Profile of the course
The term Big Data usually refers to data sets with sizes beyond the ability of commonly used software tools to capture, curate, manage, and process data within a tolerable elapsed time. In general Big Data can be explained according to four V's: Volume (amount of data), Velocity (speed of data), Variety (range of data types and sources), and Veracity (reliability of data). The realization of Big Data relies on disruptive technologies such as Cloud Computing, Internet of Things and Data Analytics. Big Data has become a very important driver for innovation and growth for various industries, including Life Sciences.
This course will cover both theoretical and practical aspects for understanding, developing and using Big Data systems, focusing on applications and needs in the Life Sciences. We discuss the general concepts of Big Data systems, their principles and limitations. We introduce concepts related to big data system architecture, the Map-Reduce framework, and how they are made available with cutting edge technologies such as the Hadoop Distributed File System and Apache Spark. Students will practice with such tools with individual tutorials, and gain hands-on experience by deploying Big Data ecosystem tools with a group project in a Wageningen UR area of expertise.

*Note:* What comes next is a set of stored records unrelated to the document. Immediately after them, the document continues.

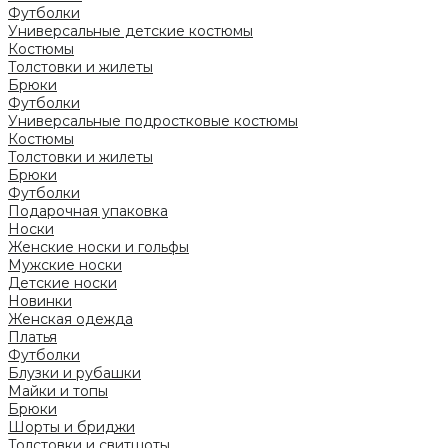
Футболки
Универсальные детские костюмы
Костюмы
Толстовки и жилеты
Брюки
Футболки
Универсальные подростковые костюмы
Костюмы
Толстовки и жилеты
Брюки
Футболки
Подарочная упаковка
Носки
Женские носки и гольфы
Мужские носки
Детские носки
Новинки
Женская одежда
Платья
Футболки
Блузки и рубашки
Майки и топы
Брюки
Шорты и бриджи
Толстовки и свитшоты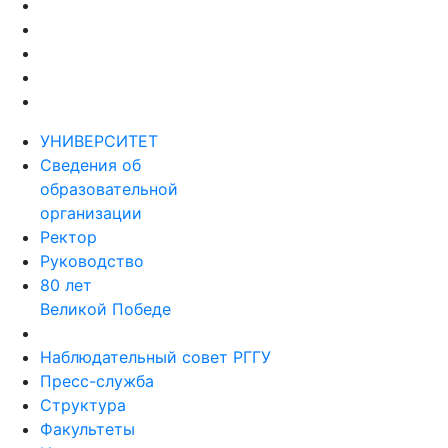
УНИВЕРСИТЕТ
Сведения об
образовательной
организации
Ректор
Руководство
80 лет
Великой Победе
Наблюдательный совет РГГУ
Пресс-служба
Структура
Факультеты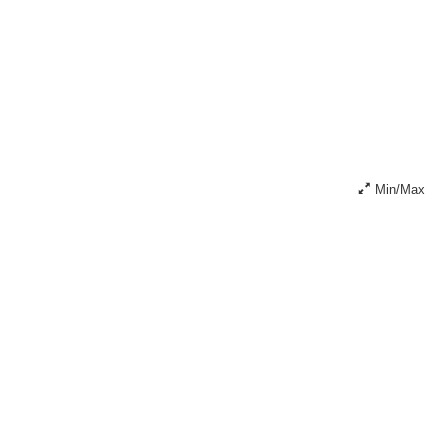
Min/Max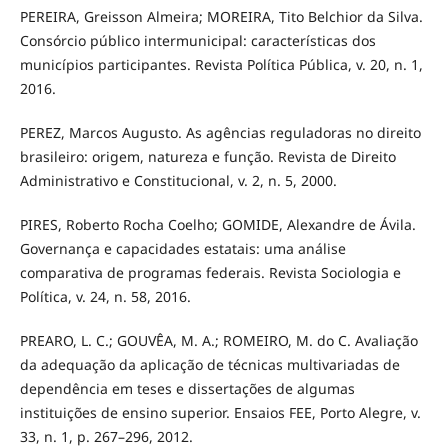
PEREIRA, Greisson Almeira; MOREIRA, Tito Belchior da Silva.
Consórcio público intermunicipal: características dos
municípios participantes. Revista Política Pública, v. 20, n. 1,
2016.
PEREZ, Marcos Augusto. As agências reguladoras no direito
brasileiro: origem, natureza e função. Revista de Direito
Administrativo e Constitucional, v. 2, n. 5, 2000.
PIRES, Roberto Rocha Coelho; GOMIDE, Alexandre de Ávila.
Governança e capacidades estatais: uma análise
comparativa de programas federais. Revista Sociologia e
Política, v. 24, n. 58, 2016.
PREARO, L. C.; GOUVÊA, M. A.; ROMEIRO, M. do C. Avaliação
da adequação da aplicação de técnicas multivariadas de
dependência em teses e dissertações de algumas
instituições de ensino superior. Ensaios FEE, Porto Alegre, v.
33, n. 1, p. 267–296, 2012.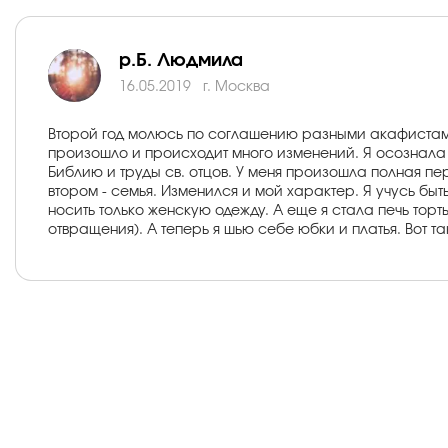
р.Б. Людмила
16.05.2019
г. Москва
Второй год молюсь по соглашению разными акафистами,
произошло и происходит много изменений. Я осознала с
Библию и труды св. отцов. У меня произошла полная пер
втором - семья. Изменился и мой характер. Я учусь бы
носить только женскую одежду. А еще я стала печь торт
отвращения). А теперь я шью себе юбки и платья. Вот та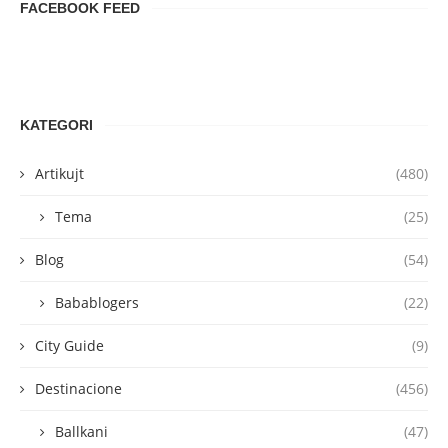
FACEBOOK FEED
KATEGORI
Artikujt
(480)
Tema
(25)
Blog
(54)
Babablogers
(22)
City Guide
(9)
Destinacione
(456)
Ballkani
(47)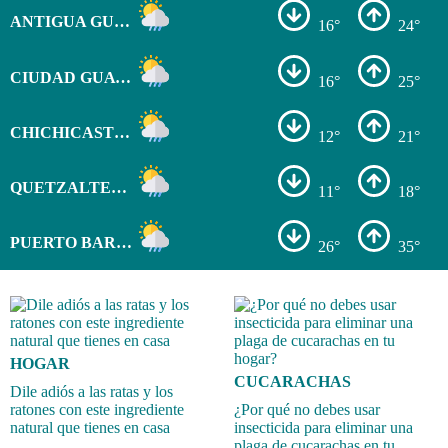
ANTIGUA GUATEMALA
16°
24°
CIUDAD GUATEMALA
16°
25°
CHICHICASTENANGO
12°
21°
QUETZALTENANGO
11°
18°
PUERTO BARRIOS
26°
35°
HOGAR
CUCARACHAS
Dile adiós a las ratas y los
ratones con este ingrediente
¿Por qué no debes usar
natural que tienes en casa
insecticida para eliminar una
plaga de cucarachas en tu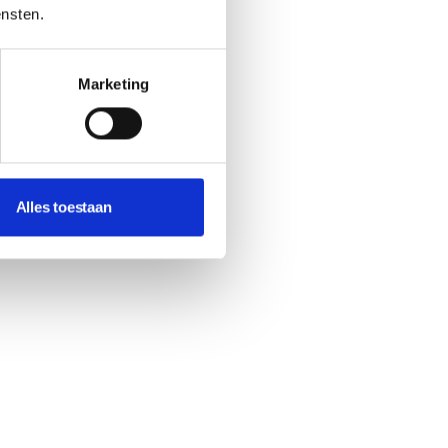
ensten.
Marketing
Alles toestaan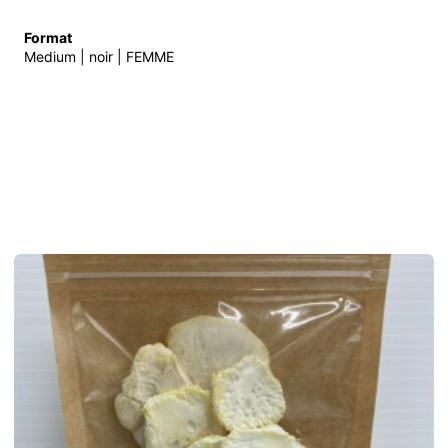
Format
Medium | noir | FEMME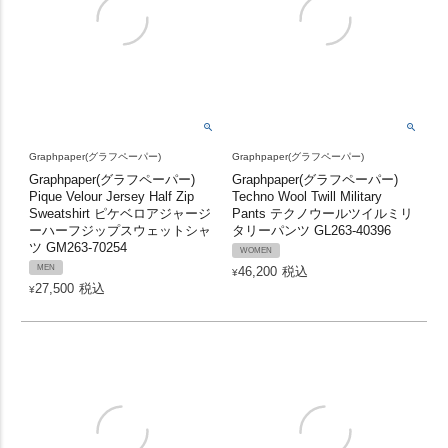
Graphpaper(グラフペーパー)
Graphpaper(グラフペーパー)
Graphpaper(グラフペーパー)
Graphpaper(グラフペーパー)
Pique Velour Jersey Half Zip
Techno Wool Twill Military
Sweatshirt ピケベロアジャージ
Pants テクノウールツイルミリ
ーハーフジップスウェットシャ
タリーパンツ GL263-40396
ツ GM263-70254
WOMEN
MEN
46,200
税込
¥
27,500
税込
¥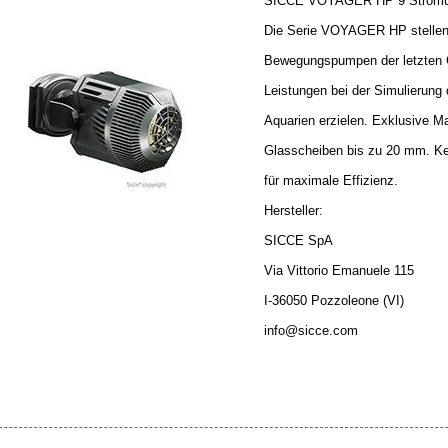
SICCE VOYAGER HP 9 Strö
Die Serie VOYAGER HP stellen 
Bewegungspumpen der letzten Ge
Leistungen bei der Simulierung
Aquarien erzielen. Exklusive Mag
Glasscheiben bis zu 20 mm. Ke
für maximale Effizienz.
Hersteller:
SICCE SpA
Via Vittorio Emanuele 115
I-36050 Pozzoleone (VI)
info@sicce.com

The course has been designed in such a way that it is accessible for students of a diverse range of disciplines in Wageningen University and Research.
After successful completion of this course students are expected to be able to:
- discuss the basic concepts related to Big Data;
- show insight in the value of data-driven innovation, and associate this with their own course of studies;
- demonstrate the basic architecture of Big Data systems, and use it for designing applications in their own areas of interest;
- discuss and apply the Map Reduce principles;
- discuss the role of various tools in the Big Data ecosystem and have hands on experience with some of them;
- explore data analytics for discovery and communication of meaningful patterns in data;
- develop knowledge and experience on governance and reuse of open data;
- develop a Big Data system using Big Data tools.